Es un aprendizaje que se va interiorizando, de algún modo, similar a los cambios en las marchas cuando conducimos. Se arranca despacio, se va acelerando progresivamente; se frena cuando es necesario. No siempre podemos ir a toda velocidad, ni forzando constantemente la marcha, porque hay el riesgo de sobrecalentar.
El antídoto para la enfermedad de la aceleración permanente pasa por evitar la multitarea, concentrar la atención en cada acción que realizamos y nutrirnos diariamente de espacios de soledad y silencio donde misteriosamente se restaura nuestro sistema bloqueado y se recupera nuestro ritmo vital.
Algunas iniciativas sensibles a este problema apuestan por reconquistar la lentitud: realizar cada actividad, cada tarea, desde la paz y el sosiego; ahondar en el instante conscientes de su riqueza, recuperar el gusto por lo que hacemos.

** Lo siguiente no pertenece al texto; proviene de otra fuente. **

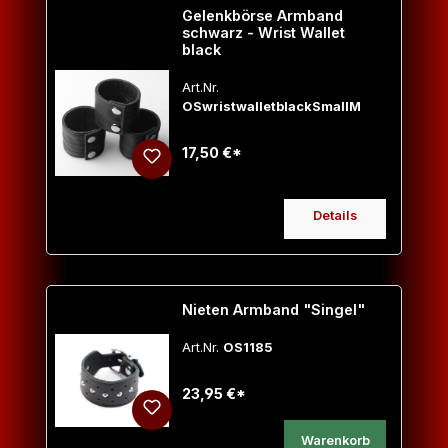
Gelenkbörse Armband
schwarz - Wrist Wallet
black
Art.Nr.
OSwristwalletblackSmallM
17,50 €*
Details
Nieten Armband "Singel"
Art.Nr.
OS1185
23,95 €*
Warenkorb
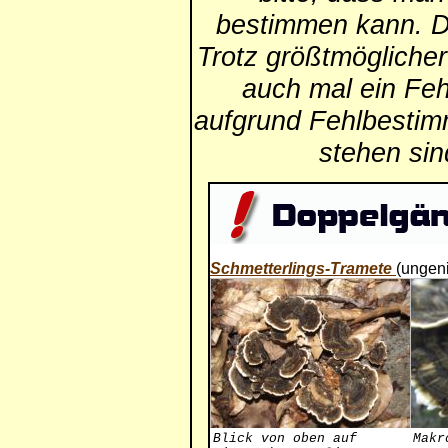
bestimmen kann. Die
Trotz größtmögliche
auch mal ein Feh
aufgrund Fehlbestim
stehen si
Schmetterlings-Tramete
(ungen
Blick von oben auf
Makr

Entienden que una vida más pausada expresa control de los ritmos de la vida y muestra la capacidad para decidir la velocidad que conviene a cada situación. Evitar que la prisa se convierta en un piloto automático que rija nuestra vida. Ir despacio nos permite encontrar el sentido de lo que hacemos y conectar con ese pozo interior que nos habita. En definitiva, se trata de ser libres, maestros del tiempo para establecer nuestros ritmos interiores y de relación con los otros.
El desafío requiere de gran intrepidez porque en muchas circunstancias el entorno no lo facilita y nos arrastra… pero merece la pena intentarlo. Se trata de la salud, no sólo personal sino de toda la sociedad.